### WHAT YOU SHOULD DO
Only the stretch below from the line holding "Этот товар купили" through the line holding "новые трудности поджидают" should be restated, word for word and with both ends included; pictures stay out.

*** Opening of GIVEN DATA ***

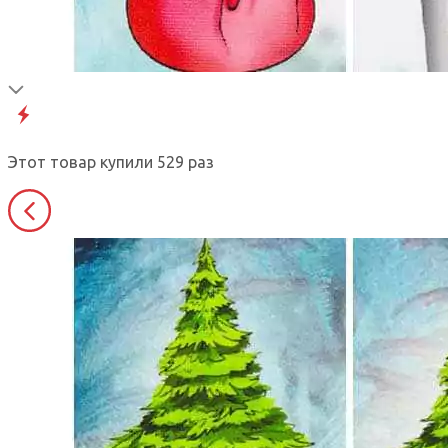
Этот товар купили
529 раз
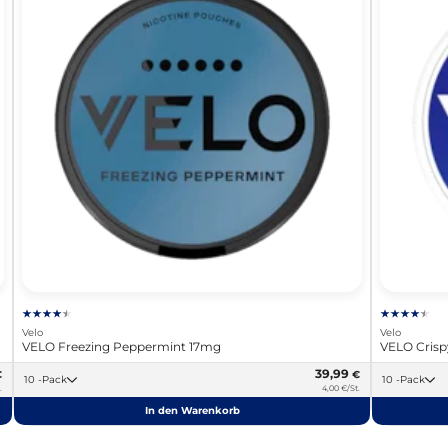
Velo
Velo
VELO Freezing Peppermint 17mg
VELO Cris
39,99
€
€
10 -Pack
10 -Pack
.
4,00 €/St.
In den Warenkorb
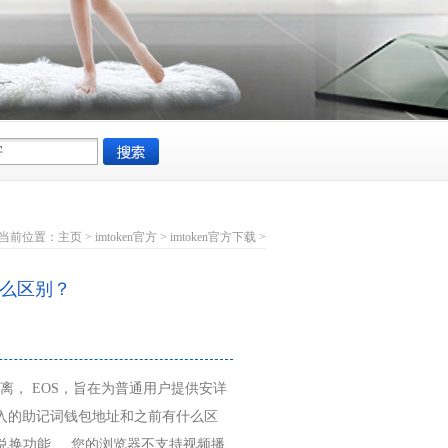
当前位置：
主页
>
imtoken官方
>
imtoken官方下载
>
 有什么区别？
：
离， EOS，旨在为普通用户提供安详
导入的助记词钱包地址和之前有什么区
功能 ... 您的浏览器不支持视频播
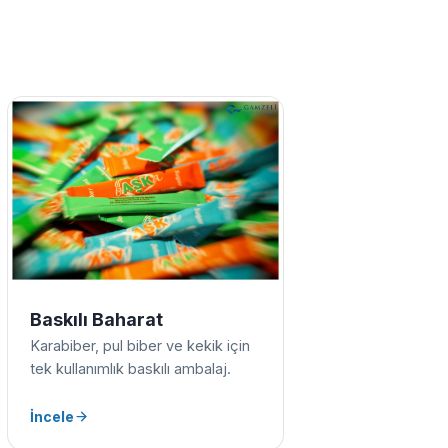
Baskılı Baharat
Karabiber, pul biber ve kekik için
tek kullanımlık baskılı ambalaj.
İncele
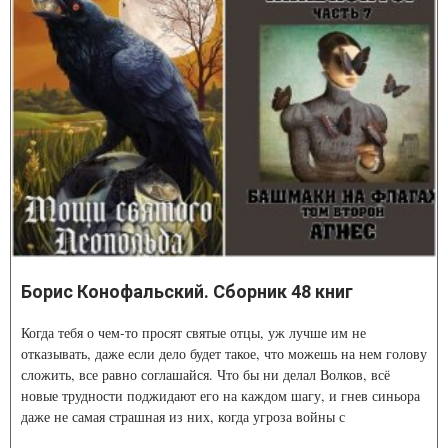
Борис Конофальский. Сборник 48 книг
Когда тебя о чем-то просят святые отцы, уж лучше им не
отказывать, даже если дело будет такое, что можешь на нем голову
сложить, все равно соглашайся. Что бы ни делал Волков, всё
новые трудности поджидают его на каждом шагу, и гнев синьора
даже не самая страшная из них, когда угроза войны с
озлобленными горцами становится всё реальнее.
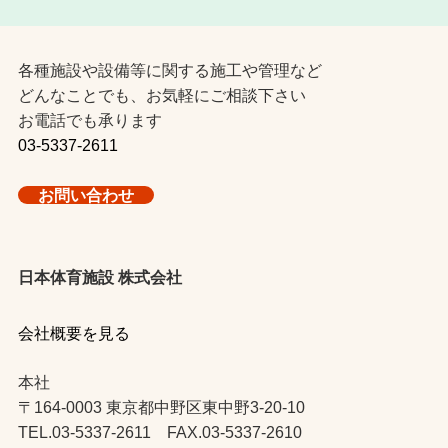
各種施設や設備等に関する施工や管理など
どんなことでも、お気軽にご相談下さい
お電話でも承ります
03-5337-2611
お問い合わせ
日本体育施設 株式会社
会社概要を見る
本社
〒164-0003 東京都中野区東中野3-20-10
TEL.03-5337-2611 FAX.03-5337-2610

*** Close of GIVEN DATA ***
*** Opening of GIVEN DATA ***

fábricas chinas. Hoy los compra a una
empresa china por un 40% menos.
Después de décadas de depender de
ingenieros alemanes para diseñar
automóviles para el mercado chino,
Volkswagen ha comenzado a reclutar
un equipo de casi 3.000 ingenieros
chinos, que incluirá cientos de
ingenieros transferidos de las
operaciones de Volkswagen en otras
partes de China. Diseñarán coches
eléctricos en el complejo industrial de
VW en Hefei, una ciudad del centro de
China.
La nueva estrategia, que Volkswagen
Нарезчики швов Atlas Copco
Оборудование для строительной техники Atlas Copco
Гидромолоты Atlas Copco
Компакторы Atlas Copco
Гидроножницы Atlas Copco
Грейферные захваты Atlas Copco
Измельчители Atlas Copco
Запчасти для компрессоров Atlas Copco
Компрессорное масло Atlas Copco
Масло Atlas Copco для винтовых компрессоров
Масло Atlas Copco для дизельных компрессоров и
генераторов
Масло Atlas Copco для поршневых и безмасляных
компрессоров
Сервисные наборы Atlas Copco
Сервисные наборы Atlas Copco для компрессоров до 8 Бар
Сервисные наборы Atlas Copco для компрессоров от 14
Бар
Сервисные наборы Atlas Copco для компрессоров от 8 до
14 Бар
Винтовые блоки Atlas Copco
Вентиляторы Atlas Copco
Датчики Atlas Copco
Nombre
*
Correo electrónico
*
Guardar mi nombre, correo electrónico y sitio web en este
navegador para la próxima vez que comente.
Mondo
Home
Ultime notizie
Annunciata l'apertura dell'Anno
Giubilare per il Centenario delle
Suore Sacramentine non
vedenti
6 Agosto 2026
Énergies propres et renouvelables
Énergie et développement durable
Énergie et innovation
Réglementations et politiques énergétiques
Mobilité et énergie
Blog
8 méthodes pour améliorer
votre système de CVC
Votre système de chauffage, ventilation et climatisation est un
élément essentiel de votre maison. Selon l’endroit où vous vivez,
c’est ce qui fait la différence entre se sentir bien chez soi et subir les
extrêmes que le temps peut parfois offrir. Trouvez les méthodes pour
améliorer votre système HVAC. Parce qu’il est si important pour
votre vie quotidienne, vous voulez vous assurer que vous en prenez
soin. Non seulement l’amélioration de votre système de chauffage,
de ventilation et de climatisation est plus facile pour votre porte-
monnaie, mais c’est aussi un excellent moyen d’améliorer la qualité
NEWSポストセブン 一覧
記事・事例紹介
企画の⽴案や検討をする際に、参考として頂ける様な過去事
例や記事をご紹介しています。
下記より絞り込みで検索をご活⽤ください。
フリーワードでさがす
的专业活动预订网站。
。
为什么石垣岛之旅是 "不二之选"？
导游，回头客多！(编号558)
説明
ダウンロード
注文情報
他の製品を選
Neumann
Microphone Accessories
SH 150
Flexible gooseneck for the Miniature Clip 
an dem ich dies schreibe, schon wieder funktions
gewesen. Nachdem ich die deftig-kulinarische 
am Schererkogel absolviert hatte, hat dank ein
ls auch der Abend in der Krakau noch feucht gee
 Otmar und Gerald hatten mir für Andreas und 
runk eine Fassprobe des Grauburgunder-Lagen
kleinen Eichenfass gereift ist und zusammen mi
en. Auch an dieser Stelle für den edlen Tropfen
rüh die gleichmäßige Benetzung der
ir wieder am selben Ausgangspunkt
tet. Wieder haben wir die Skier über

*** Close of GIVEN DATA ***

### SOLVED EXERCISE
Этот товар купили
529 раз
Velo
Velo
VELO Freezing Peppermint 17mg
VELO Cris
39,99
€
€
10 -Pack
10 -Pack
.
4,00 €/St.
In den Warenkorb
当前位置：
主页
>
imtoken官方
>
imtoken官方下载
>
 有什么区别？
：
离， EOS，旨在为普通用户提供安详
导入的助记词钱包地址和之前有什么区
功能 ... 您的浏览器不支持视频播
Baskılı Baharat
Karabiber, pul biber ve kekik için
tek kullanımlık baskılı ambalaj.
İncele
Борис Конофальский. Сборник 48 книг
Когда тебя о чем-то просят святые отцы, уж лучше им не
отказывать, даже если дело будет такое, что можешь на нем голову
сложить, все равно соглашайся. Что бы ни делал Волков, всё
новые трудности поджидают его на каждом шагу, и гнев синьора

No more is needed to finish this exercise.